** Opening Given records block **

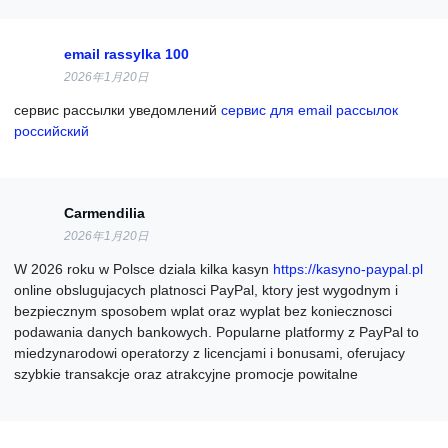
email rassylka 100
2026年1月20日
сервис рассылки уведомлений
сервис для email рассылок
российский
Carmendilia
2026年1月20日
W 2026 roku w Polsce dziala kilka kasyn
https://kasyno-paypal.pl
online obslugujacych platnosci PayPal, ktory jest wygodnym i
bezpiecznym sposobem wplat oraz wyplat bez koniecznosci
podawania danych bankowych. Popularne platformy z PayPal to
miedzynarodowi operatorzy z licencjami i bonusami, oferujacy
szybkie transakcje oraz atrakcyjne promocje powitalne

** Closing Given records block **

What must be transcribed is the run of lines from the one containing "сервис для email рассылок" to the last line of the data above, inclusive, and only that.

сервис для email рассылок
российский
Carmendilia
2026年1月20日
W 2026 roku w Polsce dziala kilka kasyn
https://kasyno-paypal.pl
online obslugujacych platnosci PayPal, ktory jest wygodnym i
bezpiecznym sposobem wplat oraz wyplat bez koniecznosci
podawania danych bankowych. Popularne platformy z PayPal to
miedzynarodowi operatorzy z licencjami i bonusami, oferujacy
szybkie transakcje oraz atrakcyjne promocje powitalne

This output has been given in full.